I'm not saying there is no multixact bug here, but I wonder if this part
of your crasher patch might be the cause:

--- 754,771 ----
  				 errmsg("could not seek to block %u in file \"%s\": %m",
  						blocknum, FilePathName(v->mdfd_vfd))));

! if (JJ_torn_page > 0 && counter++ > JJ_torn_page && !RecoveryInProgress()) {
! nbytes = FileWrite(v->mdfd_vfd, buffer, BLCKSZ/3);
! ereport(FATAL,
! (errcode(ERRCODE_DISK_FULL),
! errmsg("could not write block %u of relation %s: wrote only %d of %d bytes",
! blocknum,
! relpath(reln->smgr_rnode, forknum),
! nbytes, BLCKSZ),
! errhint("JJ is screwing with the database.")));
! } else {
! nbytes = FileWrite(v->mdfd_vfd, buffer, BLCKSZ);
! }

Wouldn't this BLCKSZ/3 business update the page's LSN but not the full
contents, meaning that on xlog replay the block wouldn't be rewritten
when the xlog replays next time around? That could cause the block to
have the upper two thirds containing multixacts in xmax that had been
removed by a vacuuming round previous to the crash.
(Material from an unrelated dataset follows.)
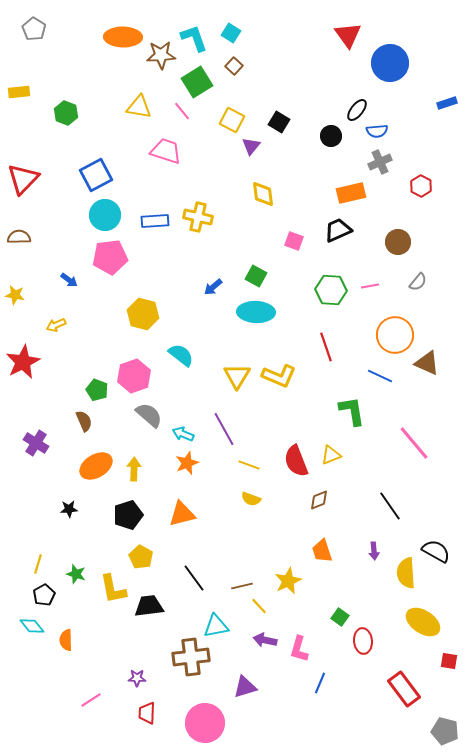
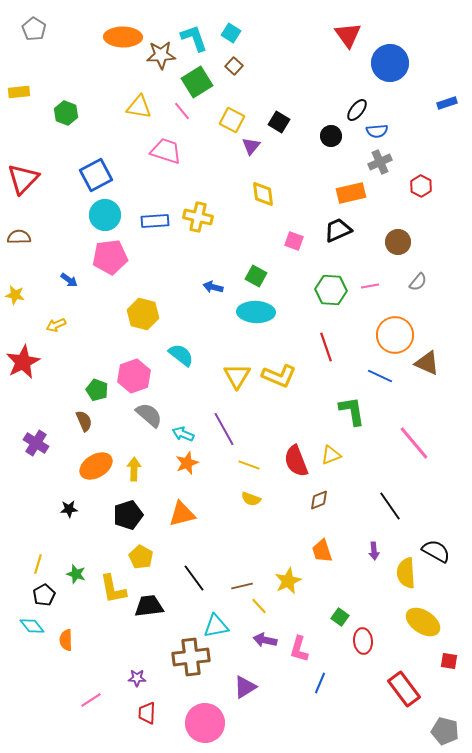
blue arrow at (213, 287): rotated 54 degrees clockwise
purple triangle at (245, 687): rotated 15 degrees counterclockwise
(Maybe I'm just too tired and I'm failing to fully understand the torn
page protection. I thought I understood how it worked, but now I'm not
sure -- I mean I don't see how it can possibly have any value at all.
Surely if the disk writes the first 512-byte sector of the page and then
forgets the updates to the next 15 sectors, the page will appear as not
needing the full page image to be restored ...)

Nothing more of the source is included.